Here is "a study of sainthood as it was |practiced' in day-to-day encounters between living individuals considered saints by their contemporaries and other members of their communities" (1). After a brief historical introduction and an analysis of the writers and audiences, medieval and modern, of saints' Lives, Kleinberg focuses on four medieval saints.

Though K. recounts events in these saints' lives, his focus on their audience/community is most interesting. K. calls the sainthood of Christina of Stommeln into question because her biographer, Peter of Dacia, encouraged her to report miracles, because her supernatural phenomena stopped after Peter's death, and because her own community remained skeptical. Although Lukardis of Oberweimar and Douceline of Digne gained the admiration of their communities, their relationship to their communities - cooperative and detached - differed. Once again, however, the audience was active in the formation of public sainthood.

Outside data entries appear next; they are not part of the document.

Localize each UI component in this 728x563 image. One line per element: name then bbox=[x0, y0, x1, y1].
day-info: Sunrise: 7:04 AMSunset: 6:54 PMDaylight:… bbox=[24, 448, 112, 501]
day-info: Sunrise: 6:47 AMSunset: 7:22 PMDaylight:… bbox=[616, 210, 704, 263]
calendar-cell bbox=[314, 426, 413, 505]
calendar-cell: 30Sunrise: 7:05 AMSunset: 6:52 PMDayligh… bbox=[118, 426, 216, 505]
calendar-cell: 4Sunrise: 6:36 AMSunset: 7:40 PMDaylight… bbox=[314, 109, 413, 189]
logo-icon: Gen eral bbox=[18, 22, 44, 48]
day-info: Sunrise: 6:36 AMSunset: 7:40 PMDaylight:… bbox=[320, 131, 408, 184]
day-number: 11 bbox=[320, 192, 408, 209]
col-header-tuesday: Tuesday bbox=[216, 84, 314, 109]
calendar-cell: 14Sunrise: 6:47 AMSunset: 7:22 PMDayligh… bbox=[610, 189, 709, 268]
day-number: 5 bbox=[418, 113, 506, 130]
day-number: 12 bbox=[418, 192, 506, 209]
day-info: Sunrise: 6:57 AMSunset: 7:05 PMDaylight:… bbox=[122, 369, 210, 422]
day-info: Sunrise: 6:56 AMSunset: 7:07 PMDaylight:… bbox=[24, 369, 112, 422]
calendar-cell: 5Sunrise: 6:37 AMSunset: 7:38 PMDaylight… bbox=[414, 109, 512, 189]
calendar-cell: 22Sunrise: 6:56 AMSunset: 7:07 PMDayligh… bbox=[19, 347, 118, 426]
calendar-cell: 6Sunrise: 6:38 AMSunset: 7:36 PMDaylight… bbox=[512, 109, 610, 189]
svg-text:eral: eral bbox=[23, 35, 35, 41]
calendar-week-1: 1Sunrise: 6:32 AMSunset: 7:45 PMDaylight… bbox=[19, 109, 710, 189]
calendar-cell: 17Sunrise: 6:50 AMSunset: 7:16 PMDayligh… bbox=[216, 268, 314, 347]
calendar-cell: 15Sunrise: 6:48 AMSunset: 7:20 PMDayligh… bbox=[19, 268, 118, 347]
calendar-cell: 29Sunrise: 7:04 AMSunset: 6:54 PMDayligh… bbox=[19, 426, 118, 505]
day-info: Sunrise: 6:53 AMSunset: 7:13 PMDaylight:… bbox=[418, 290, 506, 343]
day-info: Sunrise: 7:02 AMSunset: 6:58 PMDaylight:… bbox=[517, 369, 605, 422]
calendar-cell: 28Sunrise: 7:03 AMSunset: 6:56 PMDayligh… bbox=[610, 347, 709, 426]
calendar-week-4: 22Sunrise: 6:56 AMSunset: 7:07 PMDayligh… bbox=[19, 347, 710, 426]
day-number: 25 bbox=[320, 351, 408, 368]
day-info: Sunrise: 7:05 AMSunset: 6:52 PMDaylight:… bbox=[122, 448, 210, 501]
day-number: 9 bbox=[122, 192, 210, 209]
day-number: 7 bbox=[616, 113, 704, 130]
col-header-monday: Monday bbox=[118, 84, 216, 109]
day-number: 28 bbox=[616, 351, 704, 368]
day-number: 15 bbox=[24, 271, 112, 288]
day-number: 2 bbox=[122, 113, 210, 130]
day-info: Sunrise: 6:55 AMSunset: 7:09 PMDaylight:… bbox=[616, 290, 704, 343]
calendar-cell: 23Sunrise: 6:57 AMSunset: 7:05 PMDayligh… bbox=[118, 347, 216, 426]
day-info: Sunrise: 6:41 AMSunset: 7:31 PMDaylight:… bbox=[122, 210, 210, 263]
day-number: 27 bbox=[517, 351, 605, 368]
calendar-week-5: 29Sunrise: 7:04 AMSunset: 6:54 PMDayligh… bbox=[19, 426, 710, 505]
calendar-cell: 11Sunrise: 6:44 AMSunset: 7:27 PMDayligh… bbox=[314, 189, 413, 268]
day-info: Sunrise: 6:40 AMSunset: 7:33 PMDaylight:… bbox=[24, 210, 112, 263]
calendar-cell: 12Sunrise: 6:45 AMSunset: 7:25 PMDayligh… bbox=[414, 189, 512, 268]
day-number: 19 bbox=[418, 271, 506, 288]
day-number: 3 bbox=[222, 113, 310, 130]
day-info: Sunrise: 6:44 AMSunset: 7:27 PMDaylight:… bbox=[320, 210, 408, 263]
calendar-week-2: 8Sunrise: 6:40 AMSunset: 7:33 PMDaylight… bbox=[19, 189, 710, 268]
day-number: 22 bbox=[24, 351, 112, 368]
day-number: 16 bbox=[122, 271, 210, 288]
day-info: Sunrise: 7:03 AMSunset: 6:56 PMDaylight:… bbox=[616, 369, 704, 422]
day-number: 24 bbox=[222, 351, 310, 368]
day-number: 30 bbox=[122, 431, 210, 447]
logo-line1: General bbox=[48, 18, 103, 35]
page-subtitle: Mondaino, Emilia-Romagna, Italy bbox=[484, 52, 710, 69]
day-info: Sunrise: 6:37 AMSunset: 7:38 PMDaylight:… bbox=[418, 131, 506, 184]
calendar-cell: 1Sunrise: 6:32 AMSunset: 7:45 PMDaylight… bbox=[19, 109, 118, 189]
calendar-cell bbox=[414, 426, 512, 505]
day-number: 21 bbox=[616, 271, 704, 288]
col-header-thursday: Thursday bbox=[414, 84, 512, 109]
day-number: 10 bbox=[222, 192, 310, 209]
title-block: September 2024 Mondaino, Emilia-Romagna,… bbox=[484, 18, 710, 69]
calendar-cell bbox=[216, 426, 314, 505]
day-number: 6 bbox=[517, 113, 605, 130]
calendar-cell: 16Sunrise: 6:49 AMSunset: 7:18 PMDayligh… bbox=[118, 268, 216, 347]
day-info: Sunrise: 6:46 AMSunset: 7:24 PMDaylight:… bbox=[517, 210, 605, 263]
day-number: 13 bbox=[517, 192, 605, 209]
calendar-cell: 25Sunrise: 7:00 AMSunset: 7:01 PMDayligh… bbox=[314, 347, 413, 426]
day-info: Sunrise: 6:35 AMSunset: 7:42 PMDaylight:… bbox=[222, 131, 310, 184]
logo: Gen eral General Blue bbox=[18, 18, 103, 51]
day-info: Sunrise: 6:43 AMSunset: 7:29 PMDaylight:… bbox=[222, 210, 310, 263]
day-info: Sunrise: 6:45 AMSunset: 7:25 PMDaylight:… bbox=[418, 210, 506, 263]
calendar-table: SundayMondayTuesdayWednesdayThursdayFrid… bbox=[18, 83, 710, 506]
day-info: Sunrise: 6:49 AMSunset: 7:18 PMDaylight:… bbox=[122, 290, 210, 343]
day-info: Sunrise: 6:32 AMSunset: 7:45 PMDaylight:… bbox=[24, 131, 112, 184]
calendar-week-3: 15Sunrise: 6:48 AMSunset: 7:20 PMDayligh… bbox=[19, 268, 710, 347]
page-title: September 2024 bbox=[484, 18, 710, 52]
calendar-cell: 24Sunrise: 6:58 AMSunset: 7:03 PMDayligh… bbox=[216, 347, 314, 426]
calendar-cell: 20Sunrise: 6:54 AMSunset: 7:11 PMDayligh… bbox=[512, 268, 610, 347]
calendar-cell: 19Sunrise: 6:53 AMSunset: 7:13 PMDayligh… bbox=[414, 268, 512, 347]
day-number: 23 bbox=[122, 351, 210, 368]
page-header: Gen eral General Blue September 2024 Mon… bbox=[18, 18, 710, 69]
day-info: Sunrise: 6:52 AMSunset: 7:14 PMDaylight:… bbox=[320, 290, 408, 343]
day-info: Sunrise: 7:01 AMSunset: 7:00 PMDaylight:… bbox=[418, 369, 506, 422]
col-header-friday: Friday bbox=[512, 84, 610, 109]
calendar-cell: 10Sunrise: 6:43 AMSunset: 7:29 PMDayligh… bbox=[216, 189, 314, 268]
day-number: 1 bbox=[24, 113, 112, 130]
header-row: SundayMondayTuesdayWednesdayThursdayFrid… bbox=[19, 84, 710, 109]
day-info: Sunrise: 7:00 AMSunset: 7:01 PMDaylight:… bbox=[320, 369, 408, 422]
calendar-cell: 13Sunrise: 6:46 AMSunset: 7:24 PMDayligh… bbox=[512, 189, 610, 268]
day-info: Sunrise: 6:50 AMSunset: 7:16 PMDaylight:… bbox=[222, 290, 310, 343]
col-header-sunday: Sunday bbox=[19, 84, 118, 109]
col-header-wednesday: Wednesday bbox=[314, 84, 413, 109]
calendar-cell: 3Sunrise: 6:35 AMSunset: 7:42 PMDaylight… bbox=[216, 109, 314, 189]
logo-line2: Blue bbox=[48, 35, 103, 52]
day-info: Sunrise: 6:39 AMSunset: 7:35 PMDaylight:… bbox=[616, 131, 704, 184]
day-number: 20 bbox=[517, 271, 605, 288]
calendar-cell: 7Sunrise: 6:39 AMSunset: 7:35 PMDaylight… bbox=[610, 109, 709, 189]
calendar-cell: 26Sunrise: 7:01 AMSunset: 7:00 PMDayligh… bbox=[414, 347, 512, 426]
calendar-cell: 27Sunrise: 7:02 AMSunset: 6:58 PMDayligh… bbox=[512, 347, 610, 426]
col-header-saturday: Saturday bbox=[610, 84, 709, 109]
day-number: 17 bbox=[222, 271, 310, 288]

The relationship between Francis of Assisi and his audience was more complex because of his immense following. By expecting his examples to be followed literally, Francis complicated the work of his successors who wished to make the saint's ideals more practical. When Bonaventure became minister general of the Franciscan Order in 1257, he "understood that the only way to unfasten the grip of Francis's dead hand was to offer an alternative that would transform Francis's history into a new, less action-oriented, and less radical message" (147). Francis's insistence on literal imitation and limits on his successors' authority to interpret his actions, however, "made it impossible to accomplish smoothly the necessary metamorphosis of living to dead saint - a process that consisted of forgetting the saint of reality and recreating him in his successors' image" (148).

By focusing on the audience of these four saints, K. provides a fascinating and sometimes iconoclastic view of saints in the medieval period.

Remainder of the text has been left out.